2.2 Community Bonds: The Trap of Atomicized Existence
A landmark incident occurred in a high-end Shanghai residential complex: an elderly resident living alone died suddenly at home, only discovered 42 days later due to foul odors. Despite charging 12 yuan per square meter in property fees and offering smart security systems and 24-hour concierge services, the tragedy could not be prevented. Surveys revealed the residents’ WeChat group averaged a thousand daily messages, mostly complaints about unleashed dogs or delivery packages blocking pathways. When communities devolve into mere physical overlaps, residents imprison themselves within “refined self-interest.” In contrast, Japan’s neighborhood associations employ “watch-over systems” (見守り制度): volunteers in Osaka’s Nishinari Ward conduct daily checks on lone residents’ doors and windows, while Kobe communities implement “curtain-opening code systems.” These seemingly primitive connections embody a wisdom that counters modern atomization—re-anchoring individual lives to the communal ground.
2.3 Bodily Perception: The Cognitive Crisis of Disembodiment
The digital age has spawned a new form of “disconnection from the earth.” After three years of full-remote work at a Guangzhou internet company, employees’ mean PHQ-9 depression scores rose by 67%. Neuroscience research indicates that prolonged reliance on virtual interactions reduces mirror neuron activity in the brain, leading to diminished empathy. More alarming is the phenomenon of “sensory deprivation”: experiments at the University of Montreal in Canada demonstrated that within just 48 hours in a sensory-deprivation tank isolating touch and sound, 40% of healthy subjects experienced hallucinations.

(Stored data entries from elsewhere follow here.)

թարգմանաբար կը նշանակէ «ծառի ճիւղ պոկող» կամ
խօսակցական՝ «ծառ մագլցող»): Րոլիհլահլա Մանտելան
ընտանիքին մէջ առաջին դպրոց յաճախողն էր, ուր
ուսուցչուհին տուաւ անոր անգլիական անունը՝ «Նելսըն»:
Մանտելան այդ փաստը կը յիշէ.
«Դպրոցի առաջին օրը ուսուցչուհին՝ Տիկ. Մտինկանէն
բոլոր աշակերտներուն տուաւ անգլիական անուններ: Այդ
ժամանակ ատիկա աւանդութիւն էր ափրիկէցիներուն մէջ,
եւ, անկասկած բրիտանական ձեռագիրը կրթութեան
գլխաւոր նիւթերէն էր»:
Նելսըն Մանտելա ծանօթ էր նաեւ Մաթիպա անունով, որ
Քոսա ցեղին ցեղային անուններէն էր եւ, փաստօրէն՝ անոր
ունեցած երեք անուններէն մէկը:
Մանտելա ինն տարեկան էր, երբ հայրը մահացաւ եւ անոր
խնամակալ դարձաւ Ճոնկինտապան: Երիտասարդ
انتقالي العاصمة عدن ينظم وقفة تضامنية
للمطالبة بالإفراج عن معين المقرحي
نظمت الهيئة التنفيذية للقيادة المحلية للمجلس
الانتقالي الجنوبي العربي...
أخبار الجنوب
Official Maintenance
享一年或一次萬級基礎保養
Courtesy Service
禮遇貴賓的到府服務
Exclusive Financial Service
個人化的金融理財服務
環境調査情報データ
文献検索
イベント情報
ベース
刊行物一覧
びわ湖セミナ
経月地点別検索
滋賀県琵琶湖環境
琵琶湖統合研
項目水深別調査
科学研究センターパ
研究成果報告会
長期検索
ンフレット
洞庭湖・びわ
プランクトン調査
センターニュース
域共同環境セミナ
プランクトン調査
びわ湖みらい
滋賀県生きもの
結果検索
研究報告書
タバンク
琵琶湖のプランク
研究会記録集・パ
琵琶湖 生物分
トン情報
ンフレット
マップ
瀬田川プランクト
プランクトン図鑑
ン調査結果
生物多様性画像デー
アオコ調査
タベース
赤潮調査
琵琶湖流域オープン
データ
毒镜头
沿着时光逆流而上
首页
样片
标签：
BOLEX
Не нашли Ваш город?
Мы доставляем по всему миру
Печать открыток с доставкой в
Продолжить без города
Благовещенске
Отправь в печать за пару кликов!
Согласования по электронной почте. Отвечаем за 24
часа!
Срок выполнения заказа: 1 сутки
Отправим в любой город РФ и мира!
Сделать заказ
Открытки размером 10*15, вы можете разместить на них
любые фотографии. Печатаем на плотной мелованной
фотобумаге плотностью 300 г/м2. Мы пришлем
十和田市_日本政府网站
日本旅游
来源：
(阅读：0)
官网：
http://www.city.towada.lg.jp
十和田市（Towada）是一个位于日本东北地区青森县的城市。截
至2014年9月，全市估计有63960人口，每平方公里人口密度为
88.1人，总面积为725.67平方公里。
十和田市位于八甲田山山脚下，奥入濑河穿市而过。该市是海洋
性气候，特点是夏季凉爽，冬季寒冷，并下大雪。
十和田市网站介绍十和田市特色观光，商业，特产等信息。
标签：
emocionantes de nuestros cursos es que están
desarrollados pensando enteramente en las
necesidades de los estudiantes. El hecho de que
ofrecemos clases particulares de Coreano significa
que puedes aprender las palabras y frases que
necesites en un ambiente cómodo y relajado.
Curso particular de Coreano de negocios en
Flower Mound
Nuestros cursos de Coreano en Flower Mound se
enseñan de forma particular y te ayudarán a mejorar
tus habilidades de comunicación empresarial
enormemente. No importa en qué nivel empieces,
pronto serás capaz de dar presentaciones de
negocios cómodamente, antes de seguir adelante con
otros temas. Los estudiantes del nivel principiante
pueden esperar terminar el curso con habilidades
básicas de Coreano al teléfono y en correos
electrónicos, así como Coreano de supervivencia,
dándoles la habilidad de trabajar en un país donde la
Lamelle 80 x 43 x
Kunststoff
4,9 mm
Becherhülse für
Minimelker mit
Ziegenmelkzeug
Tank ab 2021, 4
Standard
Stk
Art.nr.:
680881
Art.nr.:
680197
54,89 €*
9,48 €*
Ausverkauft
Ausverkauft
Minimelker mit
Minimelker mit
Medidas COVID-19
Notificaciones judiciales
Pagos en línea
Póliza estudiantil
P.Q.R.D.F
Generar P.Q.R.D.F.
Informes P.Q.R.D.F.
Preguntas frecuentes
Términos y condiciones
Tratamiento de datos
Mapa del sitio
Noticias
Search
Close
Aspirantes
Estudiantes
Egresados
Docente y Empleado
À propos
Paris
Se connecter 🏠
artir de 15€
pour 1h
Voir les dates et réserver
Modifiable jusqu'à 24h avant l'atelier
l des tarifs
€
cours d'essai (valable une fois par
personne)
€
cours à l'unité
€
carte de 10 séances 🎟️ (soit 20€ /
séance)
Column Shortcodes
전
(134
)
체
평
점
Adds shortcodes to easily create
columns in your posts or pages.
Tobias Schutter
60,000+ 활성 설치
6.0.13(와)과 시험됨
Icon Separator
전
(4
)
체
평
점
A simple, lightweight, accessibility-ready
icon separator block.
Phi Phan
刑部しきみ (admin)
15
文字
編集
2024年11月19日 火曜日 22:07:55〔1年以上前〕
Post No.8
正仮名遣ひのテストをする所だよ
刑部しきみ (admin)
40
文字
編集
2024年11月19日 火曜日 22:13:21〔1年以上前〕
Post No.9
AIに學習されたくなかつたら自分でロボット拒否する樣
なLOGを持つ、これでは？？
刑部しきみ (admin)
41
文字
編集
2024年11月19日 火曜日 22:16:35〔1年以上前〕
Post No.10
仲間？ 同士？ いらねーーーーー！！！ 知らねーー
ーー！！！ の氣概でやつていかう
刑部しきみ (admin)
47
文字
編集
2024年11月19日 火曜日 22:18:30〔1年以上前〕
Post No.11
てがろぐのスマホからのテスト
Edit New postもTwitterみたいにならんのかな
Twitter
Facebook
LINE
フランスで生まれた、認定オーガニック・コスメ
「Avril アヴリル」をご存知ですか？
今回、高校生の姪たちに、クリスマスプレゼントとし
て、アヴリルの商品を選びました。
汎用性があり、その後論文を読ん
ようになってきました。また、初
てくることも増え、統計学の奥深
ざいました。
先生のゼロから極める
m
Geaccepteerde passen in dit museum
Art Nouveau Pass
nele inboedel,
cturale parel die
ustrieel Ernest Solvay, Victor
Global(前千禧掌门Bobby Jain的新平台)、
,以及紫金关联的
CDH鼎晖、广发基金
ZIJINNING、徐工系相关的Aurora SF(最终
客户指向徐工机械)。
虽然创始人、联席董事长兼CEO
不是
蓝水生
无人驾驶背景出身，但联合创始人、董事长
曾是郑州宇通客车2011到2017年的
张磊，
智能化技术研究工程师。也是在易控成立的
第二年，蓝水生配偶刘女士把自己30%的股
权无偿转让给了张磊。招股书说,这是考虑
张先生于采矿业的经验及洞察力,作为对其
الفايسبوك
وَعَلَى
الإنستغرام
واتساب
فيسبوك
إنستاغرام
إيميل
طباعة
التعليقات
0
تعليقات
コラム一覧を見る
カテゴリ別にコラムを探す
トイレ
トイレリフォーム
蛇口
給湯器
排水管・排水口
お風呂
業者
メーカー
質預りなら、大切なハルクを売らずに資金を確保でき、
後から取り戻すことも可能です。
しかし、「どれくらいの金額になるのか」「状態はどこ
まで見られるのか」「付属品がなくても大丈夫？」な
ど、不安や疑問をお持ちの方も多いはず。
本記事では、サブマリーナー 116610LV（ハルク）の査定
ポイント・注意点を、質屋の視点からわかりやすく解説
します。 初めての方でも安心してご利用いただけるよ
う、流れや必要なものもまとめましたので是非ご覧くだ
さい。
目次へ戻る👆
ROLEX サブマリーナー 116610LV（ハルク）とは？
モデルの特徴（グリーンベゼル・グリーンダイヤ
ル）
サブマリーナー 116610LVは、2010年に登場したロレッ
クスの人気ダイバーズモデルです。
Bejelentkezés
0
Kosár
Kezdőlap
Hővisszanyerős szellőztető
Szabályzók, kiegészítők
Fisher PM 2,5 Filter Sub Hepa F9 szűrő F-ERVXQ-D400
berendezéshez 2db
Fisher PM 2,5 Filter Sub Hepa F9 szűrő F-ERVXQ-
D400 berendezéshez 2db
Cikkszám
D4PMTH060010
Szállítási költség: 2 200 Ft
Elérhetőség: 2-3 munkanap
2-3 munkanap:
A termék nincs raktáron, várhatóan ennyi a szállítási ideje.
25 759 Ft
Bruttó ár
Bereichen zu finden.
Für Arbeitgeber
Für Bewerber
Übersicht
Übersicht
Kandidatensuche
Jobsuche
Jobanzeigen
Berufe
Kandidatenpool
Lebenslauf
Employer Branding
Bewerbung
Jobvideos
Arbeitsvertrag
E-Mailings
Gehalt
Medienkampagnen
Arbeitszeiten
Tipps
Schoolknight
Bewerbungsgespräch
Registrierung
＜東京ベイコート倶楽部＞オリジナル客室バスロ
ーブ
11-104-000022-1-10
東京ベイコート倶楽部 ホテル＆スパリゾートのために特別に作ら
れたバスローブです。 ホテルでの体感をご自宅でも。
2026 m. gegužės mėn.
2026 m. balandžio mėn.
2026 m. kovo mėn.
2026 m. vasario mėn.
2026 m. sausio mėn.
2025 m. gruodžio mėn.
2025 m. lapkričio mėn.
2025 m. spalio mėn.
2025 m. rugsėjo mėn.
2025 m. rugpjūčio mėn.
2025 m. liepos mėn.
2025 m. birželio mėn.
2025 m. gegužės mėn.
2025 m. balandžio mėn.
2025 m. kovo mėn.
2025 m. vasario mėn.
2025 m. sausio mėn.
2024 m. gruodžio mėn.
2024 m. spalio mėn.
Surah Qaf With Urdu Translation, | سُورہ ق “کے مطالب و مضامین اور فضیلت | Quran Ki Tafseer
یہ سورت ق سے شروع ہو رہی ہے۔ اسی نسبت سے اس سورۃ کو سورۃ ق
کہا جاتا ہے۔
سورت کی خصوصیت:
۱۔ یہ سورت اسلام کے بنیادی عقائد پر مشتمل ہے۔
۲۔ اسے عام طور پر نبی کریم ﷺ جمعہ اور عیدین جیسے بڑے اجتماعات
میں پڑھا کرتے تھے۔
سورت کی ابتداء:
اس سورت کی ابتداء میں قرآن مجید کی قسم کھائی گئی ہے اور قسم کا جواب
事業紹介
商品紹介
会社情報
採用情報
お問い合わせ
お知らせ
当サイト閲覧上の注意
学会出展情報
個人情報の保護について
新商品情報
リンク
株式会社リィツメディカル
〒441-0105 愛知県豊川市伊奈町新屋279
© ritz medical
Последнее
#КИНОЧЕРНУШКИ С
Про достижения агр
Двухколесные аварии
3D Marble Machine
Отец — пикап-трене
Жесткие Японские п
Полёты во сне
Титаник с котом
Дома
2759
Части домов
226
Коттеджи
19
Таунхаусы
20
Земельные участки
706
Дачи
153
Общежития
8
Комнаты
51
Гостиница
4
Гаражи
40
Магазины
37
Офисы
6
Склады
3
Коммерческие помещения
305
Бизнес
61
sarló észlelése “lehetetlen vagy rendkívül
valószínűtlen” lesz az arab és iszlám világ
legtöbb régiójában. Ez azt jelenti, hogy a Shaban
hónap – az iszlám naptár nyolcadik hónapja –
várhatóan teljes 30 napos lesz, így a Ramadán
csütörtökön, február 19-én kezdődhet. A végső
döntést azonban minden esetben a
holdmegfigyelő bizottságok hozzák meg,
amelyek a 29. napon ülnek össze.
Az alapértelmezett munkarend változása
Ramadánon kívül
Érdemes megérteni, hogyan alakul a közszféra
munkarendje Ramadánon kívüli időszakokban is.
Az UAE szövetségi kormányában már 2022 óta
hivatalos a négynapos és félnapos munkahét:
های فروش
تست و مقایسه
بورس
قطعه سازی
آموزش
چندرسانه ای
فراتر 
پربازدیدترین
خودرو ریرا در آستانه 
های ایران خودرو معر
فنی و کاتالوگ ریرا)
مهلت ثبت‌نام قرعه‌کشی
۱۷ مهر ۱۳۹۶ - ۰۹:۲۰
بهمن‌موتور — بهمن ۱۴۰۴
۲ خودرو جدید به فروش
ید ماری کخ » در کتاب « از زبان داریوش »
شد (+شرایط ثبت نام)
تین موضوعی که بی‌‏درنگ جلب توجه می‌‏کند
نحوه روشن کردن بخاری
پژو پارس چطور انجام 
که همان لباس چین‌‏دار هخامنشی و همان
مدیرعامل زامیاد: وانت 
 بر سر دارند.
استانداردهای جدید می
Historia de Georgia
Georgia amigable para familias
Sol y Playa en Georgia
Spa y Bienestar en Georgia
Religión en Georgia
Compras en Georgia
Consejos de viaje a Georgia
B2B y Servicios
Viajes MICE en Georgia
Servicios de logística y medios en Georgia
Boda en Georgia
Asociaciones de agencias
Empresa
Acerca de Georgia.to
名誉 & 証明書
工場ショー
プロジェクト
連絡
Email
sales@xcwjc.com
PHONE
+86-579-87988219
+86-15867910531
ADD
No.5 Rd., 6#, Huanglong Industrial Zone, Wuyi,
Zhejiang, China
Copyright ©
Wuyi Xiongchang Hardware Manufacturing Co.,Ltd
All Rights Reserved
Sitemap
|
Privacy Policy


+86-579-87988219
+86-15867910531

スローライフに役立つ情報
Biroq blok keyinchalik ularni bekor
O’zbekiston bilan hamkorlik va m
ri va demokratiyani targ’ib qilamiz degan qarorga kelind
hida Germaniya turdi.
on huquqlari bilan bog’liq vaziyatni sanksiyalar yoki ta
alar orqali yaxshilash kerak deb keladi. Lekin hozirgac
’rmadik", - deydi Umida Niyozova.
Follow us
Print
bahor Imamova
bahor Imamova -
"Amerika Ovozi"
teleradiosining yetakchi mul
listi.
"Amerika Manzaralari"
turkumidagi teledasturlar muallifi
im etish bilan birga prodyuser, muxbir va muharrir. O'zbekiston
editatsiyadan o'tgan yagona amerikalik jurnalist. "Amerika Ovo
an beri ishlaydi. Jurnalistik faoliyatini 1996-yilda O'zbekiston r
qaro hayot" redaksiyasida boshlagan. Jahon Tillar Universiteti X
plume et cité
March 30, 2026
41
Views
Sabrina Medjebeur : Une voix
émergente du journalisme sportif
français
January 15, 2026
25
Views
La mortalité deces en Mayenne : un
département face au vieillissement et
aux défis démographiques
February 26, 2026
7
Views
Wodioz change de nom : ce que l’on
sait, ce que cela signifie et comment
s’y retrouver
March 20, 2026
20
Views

This mirrors the exhaustion process after leaving Earth’s gravity—when the body no longer receives fundamental stimuli like gravitational feedback and tactile sensations, consciousness descends into disorder. The surge in “forest office pods” in Chengdu represents urban dwellers’ stress response to reconnecting body and environment.
III. The Antai Effect in the Corporate Battlefield: A Life-or-Death Struggle for Organizational Survival
In the commercial arena, the Antai Effect manifests as the quality of an enterprise’s connection to its core nourishment source. Organizations severed from their “root” will inevitably expose fatal weaknesses, regardless of their scale.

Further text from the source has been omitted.